A serious inherited hematologic disorder, Hemophilia A is characterized by mutations in the F8 gene, which lead to deficient blood coagulation and an increased risk of bleeding or hemorrhaging. Although there is no cure for hemophilia, effective therapies have been developed. Most affected individuals can lead full, productive lives by maintaining proper treatment and care. Hemophilia A mostly affects males, but females can also be affected. Approximately 1 in 5,000 newborn males have hemophilia A. Approximately 60% of individuals with hemophilia A have a severe form of the disorder. Hemophilia A is about four times as common as hemophilia B, which is due to a deficiency of factor IX. All racial and ethnic groups are equally affected by hemophilia.
Although any bleed can be serious, the severity and frequency depend on the baseline level of factor VIII protein present. In patients with severe disease, excessive bleeding can occur without a triggering injury. Untreated serious bleeds can lead to long-term irreversible damage or even death.

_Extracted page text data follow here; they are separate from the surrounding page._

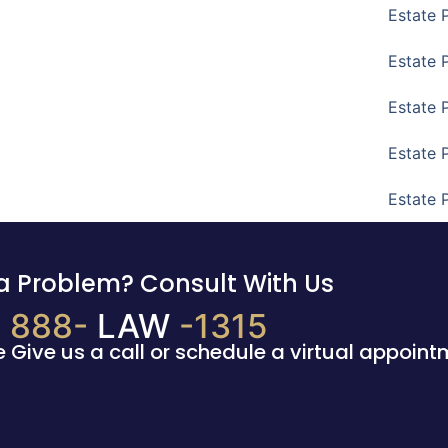
Estate 
Estate 
Estate 
Estate 
Estate 
a Problem? Consult With Us
888-
LAW
-1315
e Give us a call or schedule a virtual appoint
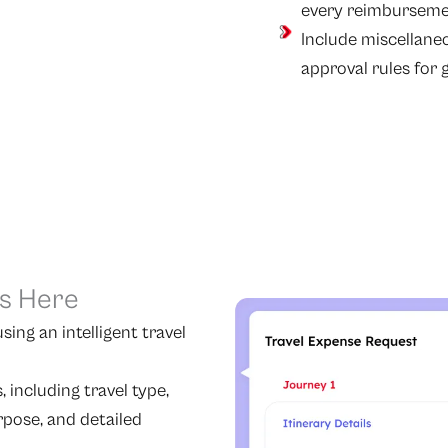
every reimbursemen
Include miscellane
approval rules for gr
ts Here
ing an intelligent travel
 including travel type,
urpose, and detailed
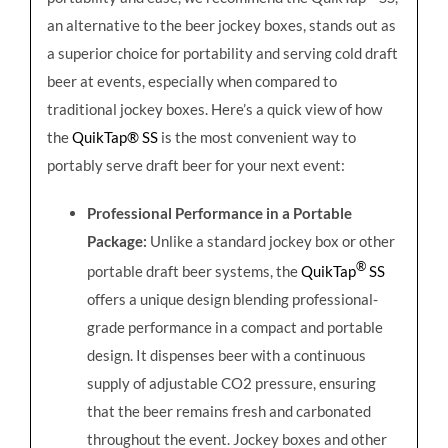
an alternative to the beer jockey boxes, stands out as
a superior choice for portability and serving cold draft
beer at events, especially when compared to
traditional jockey boxes. Here’s a quick view of how
the
QuikTap® SS
is the most convenient way to
portably serve draft beer for your next event:
Professional Performance in a Portable
Package:
Unlike a standard jockey box or other
®
portable draft beer systems, the
QuikTap
SS
offers a unique design blending professional-
grade performance in a compact and portable
design. It dispenses beer with a continuous
supply of adjustable CO2 pressure, ensuring
that the beer remains fresh and carbonated
throughout the event. Jockey boxes and other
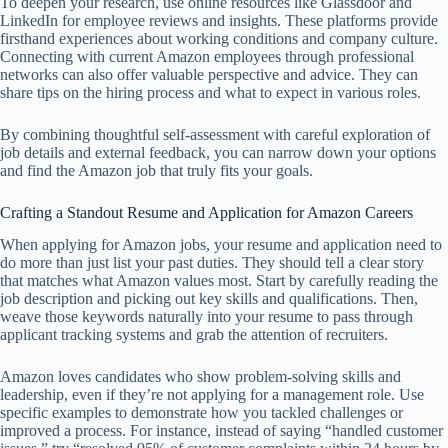
To deepen your research, use online resources like Glassdoor and
LinkedIn for employee reviews and insights. These platforms provide
firsthand experiences about working conditions and company culture.
Connecting with current Amazon employees through professional
networks can also offer valuable perspective and advice. They can
share tips on the hiring process and what to expect in various roles.
By combining thoughtful self-assessment with careful exploration of
job details and external feedback, you can narrow down your options
and find the Amazon job that truly fits your goals.
Crafting a Standout Resume and Application for Amazon Careers
When applying for Amazon jobs, your resume and application need to
do more than just list your past duties. They should tell a clear story
that matches what Amazon values most. Start by carefully reading the
job description and picking out key skills and qualifications. Then,
weave those keywords naturally into your resume to pass through
applicant tracking systems and grab the attention of recruiters.
Amazon loves candidates who show problem-solving skills and
leadership, even if they’re not applying for a management role. Use
specific examples to demonstrate how you tackled challenges or
improved a process. For instance, instead of saying “handled customer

According to Spark Therapeutics, the current standard of care for hemophilia is to control or prevent bleeding episodes through clotting factor replacement therapy, which is taken for life. Replacement factor is either recombinant (genetically engineered) or plasma-derived (from healthy blood donors) and must be delivered by frequent Intravenous (IV) infusions. Spark Therapeutics recently announced updated data from the ongoing Phase 1/2 clinical trial of investigational SPK-8011 in hemophilia A during the International Society of Thrombosis and Hemostasis (ISTH) 2021 Virtual Congress. Spark retains global commercialization rights to its SPK-FVIII program includes both SPK-8011 and SPK-8016 for hemophilia A. These data demonstrated that administration of SPK-8011 in patients with hemophilia A resulted in sustained factor VIII (FVIII) expression in 16 of 18 participants with up to 4 years of follow-up, as of the May 3, 2021 data cutoff.

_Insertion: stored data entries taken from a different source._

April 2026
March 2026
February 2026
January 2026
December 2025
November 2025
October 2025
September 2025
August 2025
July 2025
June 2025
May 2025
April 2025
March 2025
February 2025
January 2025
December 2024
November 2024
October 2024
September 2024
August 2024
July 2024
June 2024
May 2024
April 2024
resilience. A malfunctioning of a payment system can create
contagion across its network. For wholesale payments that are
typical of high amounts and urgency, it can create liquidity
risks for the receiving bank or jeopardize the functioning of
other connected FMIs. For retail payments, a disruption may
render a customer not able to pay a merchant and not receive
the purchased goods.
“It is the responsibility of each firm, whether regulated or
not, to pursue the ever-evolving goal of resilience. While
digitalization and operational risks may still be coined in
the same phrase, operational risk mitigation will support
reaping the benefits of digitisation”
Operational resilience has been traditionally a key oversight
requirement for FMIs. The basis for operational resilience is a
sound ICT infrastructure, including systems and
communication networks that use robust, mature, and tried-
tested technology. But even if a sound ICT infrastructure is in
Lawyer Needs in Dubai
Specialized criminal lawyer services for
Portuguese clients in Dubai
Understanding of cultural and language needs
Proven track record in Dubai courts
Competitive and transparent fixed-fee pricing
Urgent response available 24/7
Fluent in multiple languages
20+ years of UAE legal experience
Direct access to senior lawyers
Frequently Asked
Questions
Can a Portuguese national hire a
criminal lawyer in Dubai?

Spark states that administration of SPK-8011 in patients with hemophilia A resulted in an acceptable safety profile with no deaths and no FVIII inhibitor development with up to 4 years of follow-up. Two of the 17 participants with over one year of data lost FVIII expression due to a presumed cellular immune response to the AAV capsid that was unresponsive to immunosuppression. Seven participants reported transient, asymptomatic liver function test (LFT) elevations. All LFT elevations were mild or moderate and have resolved. One participant experienced a mild to moderate acute infusion reaction, which presented as four nonserious adverse events (AEs) (pyrexia, myalgia, vomiting, and back pain) and were resolved. One participant experienced Grade 2 transaminitis, which resulted in elective hospitalization for IV steroid administration, qualifying as a serious AE. The event was subsequently resolved. Across all dose cohorts, there was a 91.2% reduction in annual bleeding rate (ABR) post-SPK-8011 administration and a 97% reduction in annual infusion rate (AIR).
These data reinforce the ability of AAV gene therapy targeting hepatocytes to achieve stable and durable FVIII expression with an acceptable safety profile.